One way to get a significative speedup is to take advantage of multi-core architectures, as this seems so far the only way to ensure that performances will scale in the future. As it is well known, parallelizing an algorithm is not generally a trivial task. Rather, it often involves rethinking the problem from the ground up.

As parallelizing C/C++/Fortran code requires using either OpenMP (easy, but not feasible for complex tasks) or MPI (many features, but difficult to use), I started investigating some "new" approaches to parallelization. Then I found… functional programming!

Functional programming (opposed to imperative programming) is a way to write programs that concentrates on functions which work on immutable values. The point of having immutable values helps parallelization, as one does not need locks, mutexes and semaphores: this explains why, even if functional programming is a quite old concept, it has gained a renewed interest in the last few years. Microsoft is pushing its F# language (based on the very nice family of Caml languages), and other languages have been designed with multicore CPUs in mind. E.g. this post compares Clojure (see below) with Python with an explicit note on concurrency/parallelism (something Python is not very good at, see also the follow-up).
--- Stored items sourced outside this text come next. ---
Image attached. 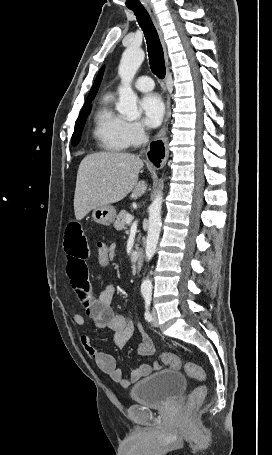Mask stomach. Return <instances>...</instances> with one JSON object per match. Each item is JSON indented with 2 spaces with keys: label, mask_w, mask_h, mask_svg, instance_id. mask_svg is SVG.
<instances>
[{
  "label": "stomach",
  "mask_w": 272,
  "mask_h": 455,
  "mask_svg": "<svg viewBox=\"0 0 272 455\" xmlns=\"http://www.w3.org/2000/svg\"><path fill=\"white\" fill-rule=\"evenodd\" d=\"M116 217V210L112 205L93 209L92 218L95 222L108 226L112 224Z\"/></svg>",
  "instance_id": "1"
}]
</instances>
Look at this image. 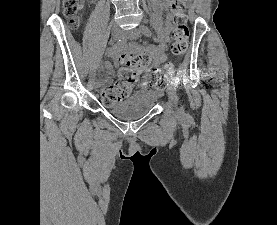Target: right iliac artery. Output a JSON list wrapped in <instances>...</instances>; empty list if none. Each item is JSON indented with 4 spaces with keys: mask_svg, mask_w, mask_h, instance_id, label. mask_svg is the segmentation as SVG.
<instances>
[{
    "mask_svg": "<svg viewBox=\"0 0 277 225\" xmlns=\"http://www.w3.org/2000/svg\"><path fill=\"white\" fill-rule=\"evenodd\" d=\"M125 43H126V39L125 38H120V39H118V41H116V40L111 41L110 47L116 49L118 47L123 46ZM99 80H100L99 73H95L94 81L98 82Z\"/></svg>",
    "mask_w": 277,
    "mask_h": 225,
    "instance_id": "right-iliac-artery-1",
    "label": "right iliac artery"
}]
</instances>
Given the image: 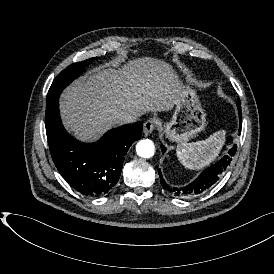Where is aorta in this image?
<instances>
[{
  "label": "aorta",
  "mask_w": 274,
  "mask_h": 274,
  "mask_svg": "<svg viewBox=\"0 0 274 274\" xmlns=\"http://www.w3.org/2000/svg\"><path fill=\"white\" fill-rule=\"evenodd\" d=\"M154 144L149 139L140 140L136 145L137 155L142 158H151L154 155Z\"/></svg>",
  "instance_id": "obj_1"
}]
</instances>
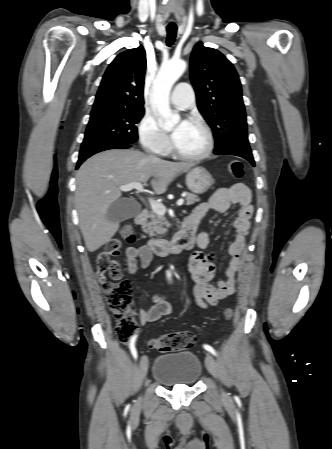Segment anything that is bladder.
I'll return each mask as SVG.
<instances>
[{
	"mask_svg": "<svg viewBox=\"0 0 332 449\" xmlns=\"http://www.w3.org/2000/svg\"><path fill=\"white\" fill-rule=\"evenodd\" d=\"M202 375V364L195 353L174 352L156 357L153 379L166 387L192 386Z\"/></svg>",
	"mask_w": 332,
	"mask_h": 449,
	"instance_id": "bladder-1",
	"label": "bladder"
}]
</instances>
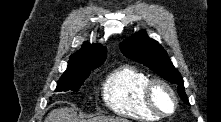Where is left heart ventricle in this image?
I'll use <instances>...</instances> for the list:
<instances>
[{"instance_id": "left-heart-ventricle-1", "label": "left heart ventricle", "mask_w": 221, "mask_h": 122, "mask_svg": "<svg viewBox=\"0 0 221 122\" xmlns=\"http://www.w3.org/2000/svg\"><path fill=\"white\" fill-rule=\"evenodd\" d=\"M154 100L157 106L164 112H170L173 109V99L169 92L163 87H156L154 90Z\"/></svg>"}]
</instances>
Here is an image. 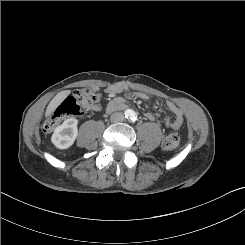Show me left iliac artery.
<instances>
[{"mask_svg":"<svg viewBox=\"0 0 245 245\" xmlns=\"http://www.w3.org/2000/svg\"><path fill=\"white\" fill-rule=\"evenodd\" d=\"M136 118H137V117H136V115H135V114H133V115H132V120H133V121H135V120H136Z\"/></svg>","mask_w":245,"mask_h":245,"instance_id":"1","label":"left iliac artery"}]
</instances>
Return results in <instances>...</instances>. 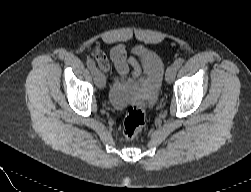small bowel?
Masks as SVG:
<instances>
[{
  "mask_svg": "<svg viewBox=\"0 0 251 192\" xmlns=\"http://www.w3.org/2000/svg\"><path fill=\"white\" fill-rule=\"evenodd\" d=\"M95 59L102 70L109 71L111 69L109 58L102 51L96 50ZM110 60L114 64L115 70L122 78L128 75L129 67L132 68V75L134 77H140L142 74L140 62L135 57L128 56L125 47L121 44L112 48Z\"/></svg>",
  "mask_w": 251,
  "mask_h": 192,
  "instance_id": "small-bowel-1",
  "label": "small bowel"
}]
</instances>
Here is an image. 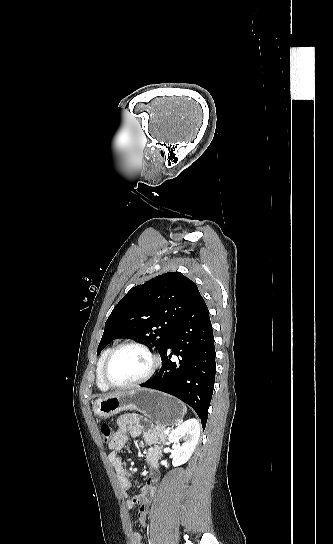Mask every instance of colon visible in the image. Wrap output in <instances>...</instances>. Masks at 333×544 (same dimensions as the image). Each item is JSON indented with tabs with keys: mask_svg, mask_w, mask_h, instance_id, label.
<instances>
[{
	"mask_svg": "<svg viewBox=\"0 0 333 544\" xmlns=\"http://www.w3.org/2000/svg\"><path fill=\"white\" fill-rule=\"evenodd\" d=\"M100 432H101L102 439L106 443H109L112 440V437H113L112 430L108 424H102L100 426Z\"/></svg>",
	"mask_w": 333,
	"mask_h": 544,
	"instance_id": "5ec220e1",
	"label": "colon"
}]
</instances>
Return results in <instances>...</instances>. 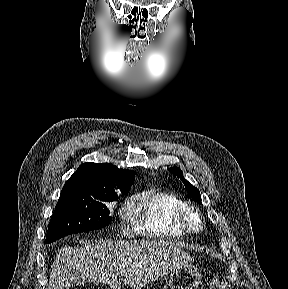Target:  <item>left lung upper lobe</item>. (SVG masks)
<instances>
[{
    "label": "left lung upper lobe",
    "instance_id": "obj_1",
    "mask_svg": "<svg viewBox=\"0 0 288 289\" xmlns=\"http://www.w3.org/2000/svg\"><path fill=\"white\" fill-rule=\"evenodd\" d=\"M168 170L175 177H178V178H180L182 180V182L185 185V188H186V191L188 193V196L190 198H192L193 200H195L196 202L201 203V195H200L199 190L196 187L192 186L187 180L184 179L181 169L178 168V167H172V168H169Z\"/></svg>",
    "mask_w": 288,
    "mask_h": 289
}]
</instances>
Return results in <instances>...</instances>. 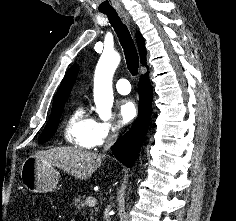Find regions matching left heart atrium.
<instances>
[{
	"label": "left heart atrium",
	"instance_id": "obj_1",
	"mask_svg": "<svg viewBox=\"0 0 236 221\" xmlns=\"http://www.w3.org/2000/svg\"><path fill=\"white\" fill-rule=\"evenodd\" d=\"M136 113V105L131 99L124 98L118 102V115L123 124L131 122Z\"/></svg>",
	"mask_w": 236,
	"mask_h": 221
}]
</instances>
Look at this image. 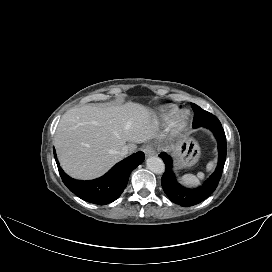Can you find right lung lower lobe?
<instances>
[{
  "mask_svg": "<svg viewBox=\"0 0 272 272\" xmlns=\"http://www.w3.org/2000/svg\"><path fill=\"white\" fill-rule=\"evenodd\" d=\"M54 157L62 181L71 192L84 201L105 205L115 201L122 194L130 173L143 162L145 155L141 151L134 153L113 166L104 176L89 181L69 177L60 167L55 150Z\"/></svg>",
  "mask_w": 272,
  "mask_h": 272,
  "instance_id": "obj_1",
  "label": "right lung lower lobe"
}]
</instances>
In the last weeks I started gathering some information about the most widely used functional languages. I started with OCaml, as it seems one of the oldest and widely-used languages. Although the INRIA compiler produces really fast code, it seems that some fundamental problems with the garbage collector prevent OCaml programs from taking benefit of multicore CPUs. Although there are attempts to solve this, OCaml does not seem ready for multicore yet. So I looked for another language to study. Haskell enjoys a very large community, but I do not really like it (but it seems to support concurrency pretty well…), and I avoided Erlang too (no specific reason, maybe it is its syntax that scares me).

Among the most interesting functional languages of the new generation, Scala and Clojure have caught my attention. Both run using the Java Virtual Machine (which, according to your taste, might or not be an advantage) and have a similar objective (exploiting functional programming for easy parallelization, see e.g. this page about Clojure), although they try to accomplish this using two different approaches: Scala is clearly derived from Java and ML, while Clojure is a simpler (and nicer) LISP. Both are moving targets (both languages seem to change pretty fast with each release) but already have a remarkable community.

I am studying Clojure with great interest, as it reminds me of my old days with Scheme. Although it seems that Scala often beats Clojure in performance (see The Computer Language Benchmarks Game, but take their results with a grain of salt), I find the syntax of the latter easier to understand. More details to come with the next posts!